Hugh Masekela, Angelique Kidjo, Ndeshi:
The Africa Stage, BT River of Music Festival as Olympic Games Launched
Photography by Haydn Wheeler
Namibian R&B singer, Ndeshi Shipanga recently represented Namibia at the BT River of Music Festival, held in London as part of the opening ceremony of the London 2012 Olympic Games.
She performed with the SAfricanto accapella group, which consisted of singers from Botswana, Lesotho, Swaziland, Zambia and South Africa. Ndeshi, who was the only representative for Namibia.
Along with a solo performance, Safricanto also accompanied the legendary Hugh Masekela on stage at the London Pleasure Gardens.
Led by vocal director, Joyce Moholoagae, a world class South African singer who studied at London’s Royal Academy of Music, Safricanto’s musical harmonies, vivid melodies and rhythmic grooves conjured the rich tapestry of African culture, right in the heart of east London.
Hugh Masekela has come to be known as a living legend in the half-century since he first picked up a trumpet, his voice has long spoken out about his country’s struggle for civil rights, whilst his soaring, joyful trumpet sound brims with warmth and bristles with elements of township jazz, hip-hop and funk.

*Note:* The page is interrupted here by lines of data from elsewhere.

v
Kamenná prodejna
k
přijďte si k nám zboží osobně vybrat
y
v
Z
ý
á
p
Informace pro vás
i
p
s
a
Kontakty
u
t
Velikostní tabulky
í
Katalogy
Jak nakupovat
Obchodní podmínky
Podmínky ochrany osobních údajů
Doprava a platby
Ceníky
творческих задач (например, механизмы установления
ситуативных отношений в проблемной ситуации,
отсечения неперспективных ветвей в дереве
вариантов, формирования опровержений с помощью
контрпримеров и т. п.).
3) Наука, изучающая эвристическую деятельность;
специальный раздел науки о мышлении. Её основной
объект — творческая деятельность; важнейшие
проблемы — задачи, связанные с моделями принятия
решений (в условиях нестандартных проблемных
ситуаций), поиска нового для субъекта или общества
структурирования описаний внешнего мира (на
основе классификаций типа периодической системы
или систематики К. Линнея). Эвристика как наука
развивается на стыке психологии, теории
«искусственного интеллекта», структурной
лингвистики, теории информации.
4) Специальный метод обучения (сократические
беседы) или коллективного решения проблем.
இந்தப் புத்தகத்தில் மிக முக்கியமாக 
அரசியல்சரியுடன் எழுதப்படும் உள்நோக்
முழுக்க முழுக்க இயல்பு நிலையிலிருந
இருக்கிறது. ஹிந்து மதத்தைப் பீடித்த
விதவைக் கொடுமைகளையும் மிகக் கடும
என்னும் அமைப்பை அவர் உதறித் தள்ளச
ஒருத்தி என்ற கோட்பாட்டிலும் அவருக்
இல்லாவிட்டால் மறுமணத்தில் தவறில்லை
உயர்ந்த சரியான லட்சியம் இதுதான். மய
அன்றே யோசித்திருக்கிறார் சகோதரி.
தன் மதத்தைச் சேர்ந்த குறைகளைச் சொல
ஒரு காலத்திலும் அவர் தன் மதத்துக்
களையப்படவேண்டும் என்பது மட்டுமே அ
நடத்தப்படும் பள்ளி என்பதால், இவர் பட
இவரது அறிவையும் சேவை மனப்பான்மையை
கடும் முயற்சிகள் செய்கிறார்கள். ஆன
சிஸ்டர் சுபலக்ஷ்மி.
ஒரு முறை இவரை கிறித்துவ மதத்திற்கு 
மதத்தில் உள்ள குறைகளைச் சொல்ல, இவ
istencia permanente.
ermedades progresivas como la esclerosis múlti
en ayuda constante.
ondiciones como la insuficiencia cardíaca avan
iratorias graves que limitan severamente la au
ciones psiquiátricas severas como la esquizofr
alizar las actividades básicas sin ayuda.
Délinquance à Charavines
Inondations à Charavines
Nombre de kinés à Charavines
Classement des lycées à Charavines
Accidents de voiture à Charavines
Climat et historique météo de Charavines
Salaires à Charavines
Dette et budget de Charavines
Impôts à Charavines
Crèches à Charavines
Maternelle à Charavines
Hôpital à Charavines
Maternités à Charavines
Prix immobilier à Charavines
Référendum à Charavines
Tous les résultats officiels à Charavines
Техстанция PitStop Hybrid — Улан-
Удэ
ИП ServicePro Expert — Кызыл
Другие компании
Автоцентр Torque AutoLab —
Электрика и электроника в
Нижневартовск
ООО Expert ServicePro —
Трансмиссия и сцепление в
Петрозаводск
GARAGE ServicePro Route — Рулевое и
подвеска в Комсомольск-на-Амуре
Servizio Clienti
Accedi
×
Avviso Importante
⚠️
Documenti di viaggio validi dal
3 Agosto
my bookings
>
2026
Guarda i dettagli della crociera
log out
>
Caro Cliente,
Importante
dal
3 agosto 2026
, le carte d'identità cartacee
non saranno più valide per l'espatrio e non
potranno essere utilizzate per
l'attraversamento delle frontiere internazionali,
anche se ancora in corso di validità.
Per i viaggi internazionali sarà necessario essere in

He took to the BT River of Music Africa stage for two collaborations: first with SAfricanto and the second with fellow African superstar Angelique Kidjo.
The concert also featured a performance by the Senegalese singer, Baaba Maal.
“It was amazing,” says Ndeshi. “There were over 8 000 people at the sold out venue, so it was slightly nerve wrecking, especially working with Hugh but he was really friendly and down to earth and gave all of us hugs.”
Ndeshi recounts how Masekela made sure his part of the show was as authentically African as possible. “He told all the back-up singers to remove the weaves from their hair before the show,” says Ndeshi laughingly. “He said they contain the ghosts of the dead.”
Her involvement in the show started when she was approached by Serious Music, one of the UK’s leading producers and curators of contemporary music, who were looking for singers from southern Africa.
The group met up, learned the various songs and rehearsed only twice before Masekela pronounced them ready for the stage.
“It was such a great day and a massive festival with a massive stage and loads of stalls. The kids were all running around barefoot and it felt almost like being back home,” she said.
The idea of BT River of Music began 10 years ago when Serious created and produced five epic stages around the Serpentine for the Queen’s Golden Jubilee celebration. Since then, they have been developing the idea that has finally become BT River of Music, which brings together artists from across the world for this once in a lifetime event.
Ndeshi relocated to the UK about four years ago, where she has been working with young people and future musicians. She’s had a few small performances and has continued writing songs while raising her son, who saw his mum perform for the first time at the concert last Saturday. She is looking forward to doing more recordings and being involved with future performances with Safricanto.